Mitochondria fulfill a wide range of important cellular functions, constantly experience stress, and malfunction in aging and severe human diseases, such as different forms of neurodegeneration, as well cardiovascular defects and cancer. Surprisingly, mitochondria do not encode any stress response genes of their own and instead need to alert the cell about threats to their integrity and function. We are only beginning to understand the complex cross-talk that underlies organelle homeostasis in the human system and unbiased genome-wide experiments are urgently needed. Using our functional genomics platform, we recently discovered the pathway that signals mitochondrial stress to the cytosol in human cells: the previously little-studied mitoprotein DELE1 is cleaved by stress-activated mitoprotease OMA1, which results in the redistribution of the C-terminal cleavage fragment (S-DELE1) to the cytosol, where it binds to and activates a kinase called HRI. In turn, the cell attenuates normal translation of most mRNAs in favor of a few select messages encoding the information necessary to restore cellular protein homeostasis and mitochondrial health (Fessler et al., Nature, 2020; Eckl et al., CMLS, 2021; Fessler et al., Nature Commun., 2022). This discovery opens up a new field in mitochondria research with key questions that need to be answered.

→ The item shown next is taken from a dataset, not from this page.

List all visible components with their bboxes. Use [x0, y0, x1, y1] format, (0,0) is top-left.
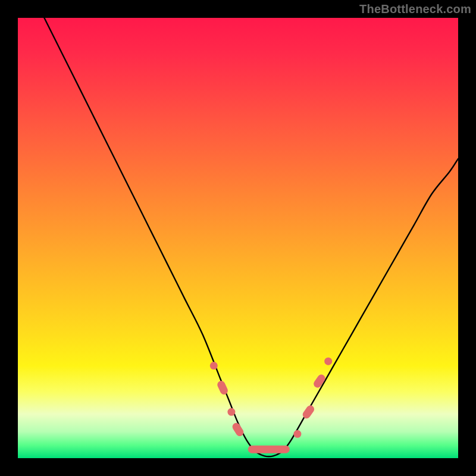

Genetic suppression of organelle defects
Mitochondrial defects represent the largest group of human inborn errors with unmet clinical need in many cases. Genetic organelle defects typically result from loss-of-function mutations, which render the condition ‘undruggable’ by classical means. However, the identification of genetic interactions of disease alleles could open new possibilities to restore cellular function through indirect targeting of genetic suppressors. Mitofusins play important roles in shaping of the mitochondrial network, contacts with other organelles, and mitochondrial removal by mitophagy. Their activity thus needs to be delicately balanced to meet the respective requirements of cells in different settings. Defects in these processes can result in conditions like CMT and PD. With our unique pipeline, it is possible to engineer patient defects at the cellular level and systematically scan the genome for genetic suppressors that restore a functional state.